Definition 4.3 (Estimators) An estimator is a function of some random variables $X_1,\ldots,X_n$ intended to provide an estimate of some parameter from the distribution of $X_1,\ldots,X_n$.

Don’t confuse $\bar{X}$ and $S^2$ with $\bar{x}$ and $s^2$! Both $\bar{X}$ and $S^2$ are random variables because they are functions of the random variables $X_1,\ldots,X_n$.

An estimator is a random variable; the observed value of the estimator, calculated using the observed values $x_1,\ldots,x_n$ is the corresponding estimate.

In our steel cables example:

we haven’t yet done the experiment; the cables haven’t been manufactured yet, and we can’t know what values for the tensile strengths we will observe. At this stage, we think of the $n$ tensile strengths $X_1,\ldots,X_n$ as random variables, so both $\bar{X}$ and $S^2$ are random too.
After we have done the experiment, we will have the $n$ numerical values for the tensile strengths, and the sample mean and variance that we calculate from these values will be represented by the constants $\bar{x}$ and $s^2$.

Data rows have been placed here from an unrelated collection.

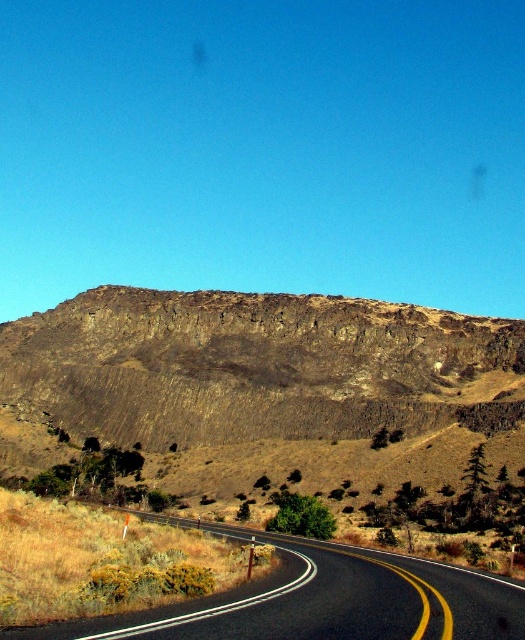 You are a hiker planning to take a photo of the black asphalt road at center and the brown rocky hill at upper center. From which direction should you position yourself to ensure both objects are visible in the frame?

Since the brown rocky hill at upper center is positioned over the black asphalt road at center, you should position yourself below the brown rocky hill at upper center to capture both objects in the frame.

You are a hiker planning to take a photo of the black asphalt road at center and the brown rocky hill at upper center. Which object should you focus on first if you want to capture both in a single frame without moving your camera?

You should focus on the brown rocky hill at upper center first because it is larger in size compared to the black asphalt road at center, allowing it to be more prominent in the frame.

You are a drone operator planning to fly a drone from the brown rocky hill at upper center to the black asphalt road at center. What is the approximate distance you need to cover?

The brown rocky hill at upper center and black asphalt road at center are 250.41 feet apart, so the approximate distance to cover is 250.41 feet.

Now we can ask the question: are $\bar{X}$ and $S^2$ good estimators? Given that they are random variables, how likely is it that they will give us values ‘close’ to the true values of $\mu$ and $\sigma^2$?

4.1.6 The $\chi^2$ distribution

We’ll shortly discuss the distribution of the two estimators $\bar{X}$ and $S^2$, but first, we need to introduce a new distribution.

Definition 4.4 ($\chi^2$ distribution) If a random variable $Y$ has the $\chi^2_\nu$ distribution (the “chi-squared distribution with $\nu$ degrees of freedom”), we write $Y\sim \chi_\nu^2$ and the probability density function of $Y$ is given by \[\begin{equation}\label{chisquare2} f_Y(y) = \left\{\begin{array}{cc}\frac{y^{\nu/2-1}}{2^{\nu/2} \Gamma(\nu/2) } \exp\left(-\frac{y}{2}\right),& y\geq 0,\\ 0 & y<0.\end{array}\right. \end{equation}\] Note that we must have $\nu>0$. Here $\Gamma$ denotes the gamma function, defined by \[\begin{equation} \Gamma(x)=\int_0^{\infty}t^{x-1}e^{-t}dt. \end{equation}\]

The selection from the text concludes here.